LEADING independence campaigner Pat Kane has called the idea of Scotland seeking non-nuclear status within Nato "not a principled or honourable position".

But the musician and writer, a member of the advisory board of Yes Scotland and a former SNP member, claims the pro-independence camp would survive the shift in policy proposed by SNP defence spokesman Angus Robertson because everything would be up for grabs in an independence election two years after the referendum.

Mr Kane's comments come as the organisers of Saturday's SNP CND conference in Glasgow revealed the event has generated so much interest that similar events are now planned across the country ahead of the party's national conference in October.

Bill Ramsay, SNP CND organiser, said Saturday's event was drawing great interest from ordinary party members, councillors and parliamentarians.

He added: "Unusually for a large mainstream party, the SNP still has in place a set of democratic structures which allows ordinary members a real say and a real voice.

"Probably because of this we are detecting a significant level of interest in the event due to take place on Saturday and we are already starting to think about organising similar events in other parts of the country to discuss what is not just a policy issue, but arguably an aspect of the party's very identity."

Mr Kane, former husband of Joan McAlpine MSP, an aide to Alex Salmond, was offering a personal view when he said: "I think there is a fundamental inconsistency between the SNP's identity as an anti-nuclear party, and membership of a military alliance which has, as one of its founding tenets, first-use of a nuclear deterrent.

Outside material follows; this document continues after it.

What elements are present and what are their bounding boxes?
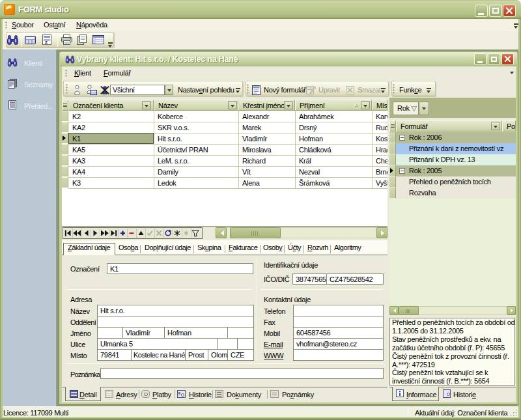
svg-text:z: z (45, 39, 48, 45)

"The argument from the SNP leadership is that Nato is a smorgasbord of options – you can decide not to participate in collective missions, you can refuse to have nuclear missiles on your soil, and still be regarded as a 'full' member. I don't think this is a principled or honourable position."

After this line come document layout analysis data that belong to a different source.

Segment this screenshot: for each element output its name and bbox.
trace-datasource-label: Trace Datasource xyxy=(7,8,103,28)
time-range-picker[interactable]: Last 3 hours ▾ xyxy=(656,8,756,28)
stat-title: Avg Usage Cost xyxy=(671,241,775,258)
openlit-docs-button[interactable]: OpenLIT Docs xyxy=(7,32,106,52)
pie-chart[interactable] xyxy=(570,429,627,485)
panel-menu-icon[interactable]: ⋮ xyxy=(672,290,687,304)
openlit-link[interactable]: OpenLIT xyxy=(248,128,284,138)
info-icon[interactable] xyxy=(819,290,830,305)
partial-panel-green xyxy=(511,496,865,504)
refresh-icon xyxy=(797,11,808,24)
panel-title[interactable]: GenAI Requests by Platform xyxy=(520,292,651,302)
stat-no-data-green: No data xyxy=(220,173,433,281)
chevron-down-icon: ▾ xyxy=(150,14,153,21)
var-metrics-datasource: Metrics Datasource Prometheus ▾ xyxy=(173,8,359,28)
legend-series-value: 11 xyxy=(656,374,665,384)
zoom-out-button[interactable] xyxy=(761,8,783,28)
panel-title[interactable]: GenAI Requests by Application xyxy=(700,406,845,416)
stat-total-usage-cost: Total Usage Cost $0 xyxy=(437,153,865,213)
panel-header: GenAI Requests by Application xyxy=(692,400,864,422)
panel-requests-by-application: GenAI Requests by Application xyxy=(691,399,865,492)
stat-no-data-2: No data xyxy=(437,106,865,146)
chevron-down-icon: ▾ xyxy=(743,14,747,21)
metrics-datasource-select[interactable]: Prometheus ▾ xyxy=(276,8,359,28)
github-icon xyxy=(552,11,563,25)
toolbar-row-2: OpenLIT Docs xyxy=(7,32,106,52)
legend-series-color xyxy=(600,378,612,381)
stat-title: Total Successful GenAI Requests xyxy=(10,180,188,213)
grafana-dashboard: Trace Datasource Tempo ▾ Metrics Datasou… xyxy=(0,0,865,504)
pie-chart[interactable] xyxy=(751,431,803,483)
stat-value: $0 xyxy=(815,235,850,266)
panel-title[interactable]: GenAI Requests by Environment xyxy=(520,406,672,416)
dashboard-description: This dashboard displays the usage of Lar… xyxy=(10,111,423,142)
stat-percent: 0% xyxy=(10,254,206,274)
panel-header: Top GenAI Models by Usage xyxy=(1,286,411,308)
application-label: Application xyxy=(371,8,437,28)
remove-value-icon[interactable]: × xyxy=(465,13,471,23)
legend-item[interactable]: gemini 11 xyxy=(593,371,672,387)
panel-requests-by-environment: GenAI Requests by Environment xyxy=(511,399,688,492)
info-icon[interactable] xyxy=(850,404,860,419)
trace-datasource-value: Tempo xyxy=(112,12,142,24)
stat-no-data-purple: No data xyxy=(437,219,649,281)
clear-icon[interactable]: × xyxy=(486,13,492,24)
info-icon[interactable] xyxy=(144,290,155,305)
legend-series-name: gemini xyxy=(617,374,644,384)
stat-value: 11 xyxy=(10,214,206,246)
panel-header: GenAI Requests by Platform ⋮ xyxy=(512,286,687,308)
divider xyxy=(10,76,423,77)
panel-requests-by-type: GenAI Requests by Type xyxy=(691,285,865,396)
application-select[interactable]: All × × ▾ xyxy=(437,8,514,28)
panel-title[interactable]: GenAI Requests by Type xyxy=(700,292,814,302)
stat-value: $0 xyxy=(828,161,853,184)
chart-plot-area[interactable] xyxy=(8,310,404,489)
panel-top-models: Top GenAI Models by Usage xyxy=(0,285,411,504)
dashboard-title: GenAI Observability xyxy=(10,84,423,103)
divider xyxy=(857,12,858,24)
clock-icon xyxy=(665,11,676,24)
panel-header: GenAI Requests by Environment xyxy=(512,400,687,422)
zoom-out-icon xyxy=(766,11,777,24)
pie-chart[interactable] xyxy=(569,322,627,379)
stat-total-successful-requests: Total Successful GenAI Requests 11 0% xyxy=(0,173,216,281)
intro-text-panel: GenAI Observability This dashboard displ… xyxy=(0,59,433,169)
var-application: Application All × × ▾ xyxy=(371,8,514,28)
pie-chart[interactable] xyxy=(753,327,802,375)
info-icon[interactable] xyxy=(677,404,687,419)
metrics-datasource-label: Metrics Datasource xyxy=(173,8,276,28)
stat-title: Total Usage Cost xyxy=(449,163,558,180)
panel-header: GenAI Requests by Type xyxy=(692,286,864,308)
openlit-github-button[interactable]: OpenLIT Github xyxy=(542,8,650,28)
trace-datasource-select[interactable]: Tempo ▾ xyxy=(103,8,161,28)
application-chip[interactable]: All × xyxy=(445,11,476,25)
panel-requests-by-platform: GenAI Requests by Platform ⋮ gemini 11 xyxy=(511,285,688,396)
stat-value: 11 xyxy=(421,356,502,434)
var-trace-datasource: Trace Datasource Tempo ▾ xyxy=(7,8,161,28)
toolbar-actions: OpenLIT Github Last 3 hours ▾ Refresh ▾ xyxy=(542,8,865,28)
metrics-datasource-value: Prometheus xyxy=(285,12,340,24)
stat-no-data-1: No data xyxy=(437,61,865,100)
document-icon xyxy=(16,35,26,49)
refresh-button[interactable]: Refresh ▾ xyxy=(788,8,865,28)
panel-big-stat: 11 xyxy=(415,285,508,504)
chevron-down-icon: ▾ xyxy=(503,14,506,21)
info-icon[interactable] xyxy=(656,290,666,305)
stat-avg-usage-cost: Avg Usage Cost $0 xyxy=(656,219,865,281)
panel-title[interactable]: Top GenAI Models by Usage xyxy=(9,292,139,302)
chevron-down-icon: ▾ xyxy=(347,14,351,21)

He said that a new nation which currently has nuclear weapons on its soil renouncing these weapons would offer "one chance to signal to the world our constructive, progressive, peace-oriented credentials".

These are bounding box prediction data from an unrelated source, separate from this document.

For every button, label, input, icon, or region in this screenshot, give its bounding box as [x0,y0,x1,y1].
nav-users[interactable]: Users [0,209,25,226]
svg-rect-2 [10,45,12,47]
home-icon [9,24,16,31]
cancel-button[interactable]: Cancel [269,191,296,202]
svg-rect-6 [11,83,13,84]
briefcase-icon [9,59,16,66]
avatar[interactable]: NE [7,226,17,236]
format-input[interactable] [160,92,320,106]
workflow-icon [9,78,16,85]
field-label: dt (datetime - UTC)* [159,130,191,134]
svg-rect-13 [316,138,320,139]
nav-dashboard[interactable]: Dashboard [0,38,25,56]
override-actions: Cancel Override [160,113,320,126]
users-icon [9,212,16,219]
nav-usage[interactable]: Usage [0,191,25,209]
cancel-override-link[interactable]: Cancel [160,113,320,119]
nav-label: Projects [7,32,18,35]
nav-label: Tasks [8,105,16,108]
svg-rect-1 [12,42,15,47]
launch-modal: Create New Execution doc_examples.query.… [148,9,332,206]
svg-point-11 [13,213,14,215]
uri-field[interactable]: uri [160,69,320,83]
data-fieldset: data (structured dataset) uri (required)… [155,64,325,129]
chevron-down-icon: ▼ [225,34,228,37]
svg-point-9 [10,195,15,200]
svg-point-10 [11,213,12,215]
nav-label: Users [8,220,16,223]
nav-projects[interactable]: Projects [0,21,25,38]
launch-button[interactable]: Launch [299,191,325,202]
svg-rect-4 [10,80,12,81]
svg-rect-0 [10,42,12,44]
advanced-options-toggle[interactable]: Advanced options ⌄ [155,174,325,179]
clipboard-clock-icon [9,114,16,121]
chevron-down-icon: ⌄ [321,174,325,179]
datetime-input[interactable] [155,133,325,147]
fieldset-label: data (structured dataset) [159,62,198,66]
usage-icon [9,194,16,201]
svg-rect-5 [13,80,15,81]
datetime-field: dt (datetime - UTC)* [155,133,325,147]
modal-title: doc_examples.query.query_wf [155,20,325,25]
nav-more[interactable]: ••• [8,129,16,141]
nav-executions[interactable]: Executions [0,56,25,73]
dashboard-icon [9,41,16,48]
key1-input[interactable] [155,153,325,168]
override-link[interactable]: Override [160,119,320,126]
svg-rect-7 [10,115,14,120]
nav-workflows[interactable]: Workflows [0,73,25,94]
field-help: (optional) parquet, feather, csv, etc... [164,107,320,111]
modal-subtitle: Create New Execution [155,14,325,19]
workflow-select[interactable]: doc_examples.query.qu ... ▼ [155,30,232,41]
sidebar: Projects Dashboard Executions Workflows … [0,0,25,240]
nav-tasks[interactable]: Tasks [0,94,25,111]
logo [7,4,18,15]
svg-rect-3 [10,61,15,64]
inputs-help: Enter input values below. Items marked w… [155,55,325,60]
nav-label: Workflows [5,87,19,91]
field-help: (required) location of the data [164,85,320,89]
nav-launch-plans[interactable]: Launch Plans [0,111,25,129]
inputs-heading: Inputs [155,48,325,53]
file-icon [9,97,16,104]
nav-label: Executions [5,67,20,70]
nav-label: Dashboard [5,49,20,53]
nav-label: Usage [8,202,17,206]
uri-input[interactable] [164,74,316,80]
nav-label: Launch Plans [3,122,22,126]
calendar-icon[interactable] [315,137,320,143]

But he added: "If SNP party members vote for Nato membership, I think it will surprise active supporters of independence outwith the party, but I don't think it will necessarily alienate them.

"The independence movement is big enough to accept that one element of it [the SNP] has a distinct policy platform, which will or won't become government policy after a post-independence Scottish general election in 2016."

Stressing that he was offering his own views, not those of Yes Scotland, he said: "I think the centre of gravity in Scottish policy is on the centre-left, so I'm looking forward to the arrival of Labour voters for independence, LibDem voters for independence, and other non-party-aligned organisations and individuals.

"Even within that range of supporters, we will have significant policy differences, and Nato membership may be one of them. But the idea that the proper horizon for life in Scotland should be an independent state is something that –if you're in the Yes campaign – you fundamentally agree on."

He added: "Despite the political misjudgment of the leadership over Nato membership, the removal of Trident still distinguishes the SNP from all the other mainstream Scottish parties, Greens and SSP excepted.

"But the independence movement is broader and deeper than the SNP. I urge SNP members to reject the Robertson motion, but I am watching from the outside, alongside others who share the party's essential principle of independence for Scotland."